Nina Glick-Schiller is a Visiting Scholar at the Zolberg Institute on Migration and Mobility. Dr. Glick Schiller joins Zolberg from the Max Planck Institute for Social Anthropology in Germany, where she is a Senior Research Partner. She is also an Emeritus Professor of Social Anthropology at the University of Manchester, U.K., and will hold a two- month residency in 2024 as Scholar of Excellence at CERC Migration and Integration at Toronto Metropolitan University.
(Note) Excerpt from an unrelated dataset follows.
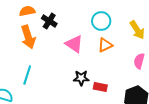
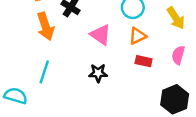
black star: (81, 78) -> (98, 73), moved
red rectangle: (100, 87) -> (144, 61), moved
Since the beginning of her career, Dr. Glick Schiller’s research has focused on migrant settlement and transnational connections; cities, migrants, and urban regeneration; cosmopolitanism; and methodological and long-distance nationalism. While at Zolberg, her research, “Emplacing Dispossession: Migrant Services, the Migration Industry, and Urban Governance”, will examine the humanitarian sector of migrant services, settlement, and policy as an industry “integrally
related to processes of capital accumulation” through unpaid/exploitative labor, collective dispossession, and increasing
financialization.
Dr. Glick Schiller holds a PhD in Anthropology from Columbia University, was awarded honorary degrees from Erasmus University (Netherlands) and Malmo University (Sweden), and has held faculty, research or visiting scholar positions at the University of Manchester, the University of New Hampshire, Columbia University, Stockholm University, University of Vienna, and the Free University of Amsterdam among other institutions. In addition to her academic posts, Dr. Glick Schiller
founded and edited the journal Identities, Global Studies of Culture and Power from 1992-2000, served as Chair of the New York Academy of Sciences’ Anthropology section from 1991-1992 and again from 2017- 2018 and is an editor of Anthropological Theory. Her current book co- edited book project is The Transnationality of Migrant Moral Economies
in a Transforming World.
Her books include: Nations Unbound: Transnational Projects, Postcolonial Predicaments and the Deterritorialized Nation-States, Towards a Transnational Perspective on Migration: Race, Class, Ethnicity, and Nationalism Reconsidered, Georges Woke Up Laughing: Long Distance Nationalism and the Search for Home, Beyond Methodological Nationalism: Research Methodologies for Cross-Border Studies, Cosmopolitan Sociability: Locating Transnational Religious and Diasporic Networks, Whose Cosmopolitanism? Critical Perspectives, Relationalities and Discontent, Regimes of Mobility: Imaginaries and Relationalities of Power, Locating Migration: Rescaling Cities and Migrants; and Migrants and City Making: Dispossession, Displacement and Urban Regeneration.